§ **ASSIGNMENT**
Every record below should be transcribed exactly. Omit the images.

▶

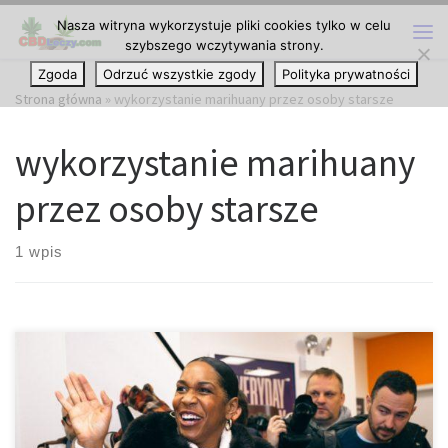
Nasza witryna wykorzystuje pliki cookies tylko w celu
Przejdź do treści
szybszego wczytywania strony.
Me
Zgoda
Odrzuć wszystkie zgody
Polityka prywatności
Strona główna
»
wykorzystanie marihuany przez osoby starsze
wykorzystanie marihuany
przez osoby starsze
1 wpis
Badanie: Wykorzystanie marihuany przez osoby starsze. Nowe
izraelskie badanie wykazało, że wykorzystanie marihuany przez
osoby starsze jest nie tylko bezpieczne, ale również okazuje się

◀

§ **ANSWER TO THE PROBLEM**
Nasza witryna wykorzystuje pliki cookies tylko w celu
Przejdź do treści
szybszego wczytywania strony.
Me
Zgoda
Odrzuć wszystkie zgody
Polityka prywatności
Strona główna
»
wykorzystanie marihuany przez osoby starsze
wykorzystanie marihuany
przez osoby starsze
1 wpis
Badanie: Wykorzystanie marihuany przez osoby starsze. Nowe
izraelskie badanie wykazało, że wykorzystanie marihuany przez
osoby starsze jest nie tylko bezpieczne, ale również okazuje się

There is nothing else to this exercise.